AVAILABLE RECORDS:
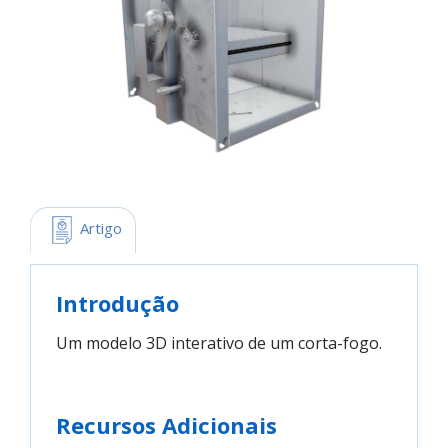
 Artigo
Introdução
Um modelo 3D interativo de um corta-fogo.
Recursos Adicionais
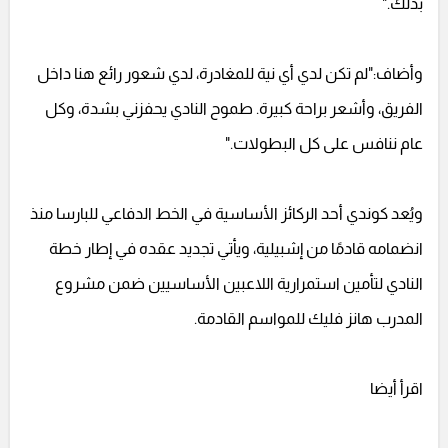
بذلك."
وأضاف:"لم تكن لدي أي نية للمغادرة، لدي شعور رائع هنا داخل
الفريق، وأشعر براحة كبيرة. طموح النادي يحفزني بشدة، وكل
عام ننافس على كل البطولات."
ويُعد كوندي أحد الركائز الأساسية في الخط الدفاعي للبارسا منذ
انضمامه قادمًا من إشبيلية، ويأتي تجديد عقده في إطار خطة
النادي لتأمين استمرارية اللاعبين الأساسيين ضمن مشروع
المدرب هانز فليك للمواسم القادمة.
اقرأ أيضا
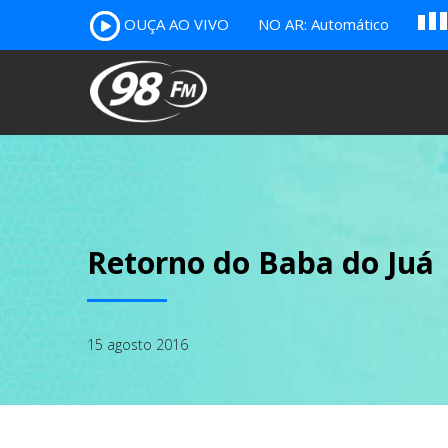
A
OUÇA AO VIVO
NO AR: Automático
B
c
Retorno do Baba do Juá
15 agosto 2016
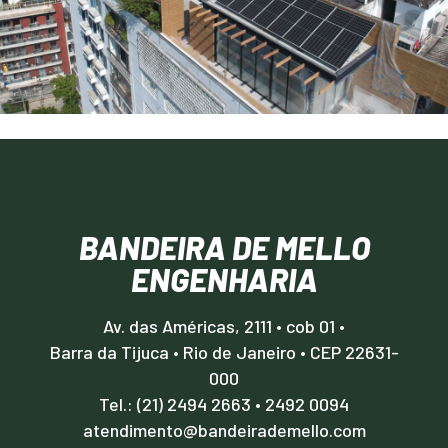
BANDEIRA DE MELLO
ENGENHARIA
Av. das Américas, 2111 • cob 01 •
Barra da Tijuca • Rio de Janeiro • CEP 22631-
000
Tel.: (21) 2494 2663
•
2492 0094
atendimento@bandeirademello.com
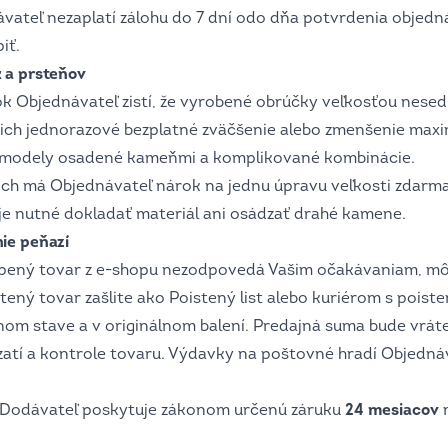
vateľ nezaplatí zálohu do 7 dní odo dňa potvrdenia objed
iť.
 a prsteňov
ok Objednávateľ zistí, že vyrobené obrúčky veľkosťou nese
na ich jednorazové bezplatné zväčšenie alebo zmenšenie max
án, modely osadené kameňmi a komplikované kombinácie.
ch má Objednávateľ nárok na jednu úpravu veľkosti zdarma
 je nutné dokladať materiál ani osádzať drahé kamene.
ie peňazí
kúpený tovar z e-shopu nezodpovedá Vašim očakávaniam, mô
tený tovar zašlite ako Poistený list alebo kuriérom s poist
m stave a v originálnom balení. Predajná suma bude vrát
atí a kontrole tovaru. Výdavky na poštovné hradí Objednáv
, Dodávateľ poskytuje zákonom určenú záruku
24 mesiacov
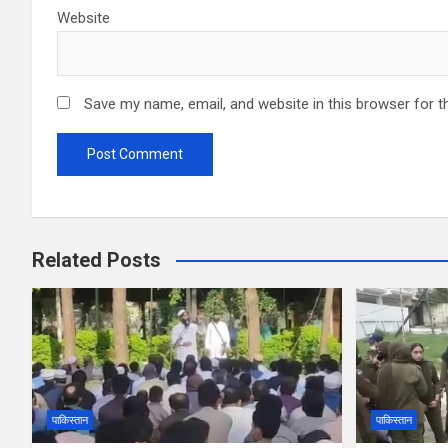
Website
Save my name, email, and website in this browser for t
Related Posts
पाकिस्तान
पाकिस्तान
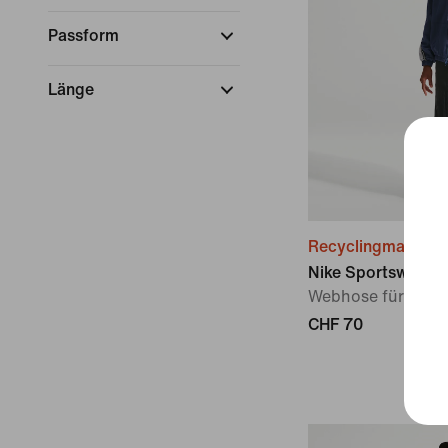
Passform
Länge
Recyclingmaterial
Nike Sportswear
Webhose für älter
CHF 70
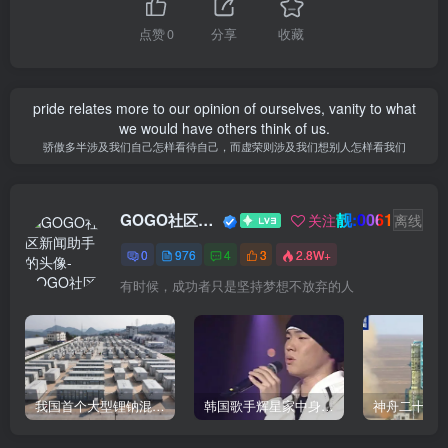
点赞
0
分享
收藏
pride relates more to our opinion of ourselves, vanity to what
we would have others think of us.
骄傲多半涉及我们自己怎样看待自己，而虚荣则涉及我们想别人怎样看我们
靓:0061
GOGO社区新闻助手
关注
离线
0
976
4
3
2.8W+
有时候，成功者只是坚持梦想不放弃的人
我国首个大型锂钠混合储能站投产，开启储能新时代
韩国歌手辉星家中身亡，终年43岁，警方调查死因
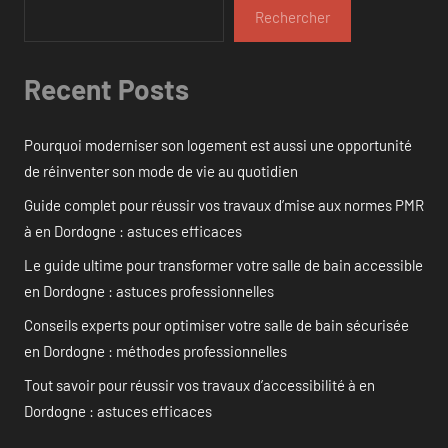
Rechercher
Recent Posts
Pourquoi moderniser son logement est aussi une opportunité
de réinventer son mode de vie au quotidien
Guide complet pour réussir vos travaux d’mise aux normes PMR
à en Dordogne : astuces efficaces
Le guide ultime pour transformer votre salle de bain accessible
en Dordogne : astuces professionnelles
Conseils experts pour optimiser votre salle de bain sécurisée
en Dordogne : méthodes professionnelles
Tout savoir pour réussir vos travaux d’accessibilité à en
Dordogne : astuces efficaces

WHAT THE TASK REQUIRES: In the entries above, identify every line with the string "bain".

FINISHED TASK:
Le guide ultime pour transformer votre salle de bain accessible
Conseils experts pour optimiser votre salle de bain sécurisée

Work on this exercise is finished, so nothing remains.